Nowadays, the government has identified a new menace which is more evil than the red one they were chasing in the 1950’s. Actually, that’s not all together accurate. Under the guise a new menace has been identified, the truth is that those who want to change our way of life have manufactured a collection of crisis’s to sell the electorate on the need for change. As much as they tout the need for change to be in the spirit of making our lives better, their real goals are to put legislation in place to perpetuate their control on the way things are run.
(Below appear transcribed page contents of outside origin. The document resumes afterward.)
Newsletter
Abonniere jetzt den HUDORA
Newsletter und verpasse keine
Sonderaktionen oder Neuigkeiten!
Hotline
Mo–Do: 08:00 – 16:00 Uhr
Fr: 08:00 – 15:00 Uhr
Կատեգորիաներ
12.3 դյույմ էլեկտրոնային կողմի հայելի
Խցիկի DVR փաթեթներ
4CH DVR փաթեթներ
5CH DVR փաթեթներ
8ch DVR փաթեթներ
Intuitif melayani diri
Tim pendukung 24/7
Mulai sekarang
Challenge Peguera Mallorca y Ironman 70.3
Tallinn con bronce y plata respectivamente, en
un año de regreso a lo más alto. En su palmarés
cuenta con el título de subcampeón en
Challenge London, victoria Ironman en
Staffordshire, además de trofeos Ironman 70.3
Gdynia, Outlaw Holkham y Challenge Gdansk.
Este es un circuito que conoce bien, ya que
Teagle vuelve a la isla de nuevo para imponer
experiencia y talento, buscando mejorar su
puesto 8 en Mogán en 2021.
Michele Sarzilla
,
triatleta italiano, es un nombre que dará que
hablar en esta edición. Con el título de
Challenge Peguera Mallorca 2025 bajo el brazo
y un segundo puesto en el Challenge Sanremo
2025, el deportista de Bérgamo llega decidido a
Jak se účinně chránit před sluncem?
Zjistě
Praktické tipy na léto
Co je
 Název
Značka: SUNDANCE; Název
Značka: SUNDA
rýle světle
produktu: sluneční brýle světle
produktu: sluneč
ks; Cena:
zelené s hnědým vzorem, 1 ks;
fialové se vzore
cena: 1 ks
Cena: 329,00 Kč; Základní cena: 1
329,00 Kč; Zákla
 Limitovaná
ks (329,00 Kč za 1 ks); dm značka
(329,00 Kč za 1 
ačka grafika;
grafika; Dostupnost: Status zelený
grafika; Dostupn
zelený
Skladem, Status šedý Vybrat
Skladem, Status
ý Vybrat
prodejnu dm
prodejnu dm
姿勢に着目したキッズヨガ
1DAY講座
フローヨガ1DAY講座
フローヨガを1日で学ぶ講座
Today’s new menace is the premise that we have too much freedom and not enough regulation. We have the option to purchase health insurance privately in order to avoid financial devastation in the event of a cataclysmic disease, injury, or other life threatening malady. If we opt out of purchasing such coverage, there are no legal consequences. If something comes up and we aren’t covered, we still have access to the necessary healthcare to treat our condition. There are a wide variety of privately funded options to resolve the costs of treatment. Needless to say, we can’t be fined or imprisoned for not purchasing health insurance coverage. The U.S. Constitution does not spell out the ability for any of the three branches of our government to compel us (the people) to buy anything. Rightfully so, as it was a government’s practice of forcing it’s goods on the colonists which led to the Boston Tea Party on this day in 1773. One would tend to think that our Founding Fathers had that little tidbit in their recent memory when they set out to define what the United States of America would be about.
What a difference 236 years makes. One can only wonder if the anniversary of such a pivotal moment in our nation’s history will be celebrated with the proper level of respect it deserves. Will Harry Reid suspend the conspiratorial construction of a universal healthcare bill for a few hours that day in order to pass a resolution acknowledging and applauding the efforts of the colonists on that December evening so long ago? Given the propensity for the A –List players in Reid’s party to exercise hypocrisy at the highest of levels imaginable, it wouldn’t surprise me in the least if such a resolution was passed unanimously. Naturally, one can only expect that the Senate would get back to the extended discussion on just how much prison time will be handed down to those who willfully refuse to purchase some sort of government mandated health insurance policy. After all, it’s important that our publically elected officials spend the bulk of their time addressing the business of the people.
To consider things from the big picture point of view, it’s really quite ironic to consider the activities of our government throughout the McCarthy era versus what it’s doing today in the Obama/Reid/Pelosi era. One of the biggest fears Uncle Sam had back then was whether all of his nieces and nephews had communistic machinations. Nearly 60 years later, his paradigm for legislation is based specifically on that premise.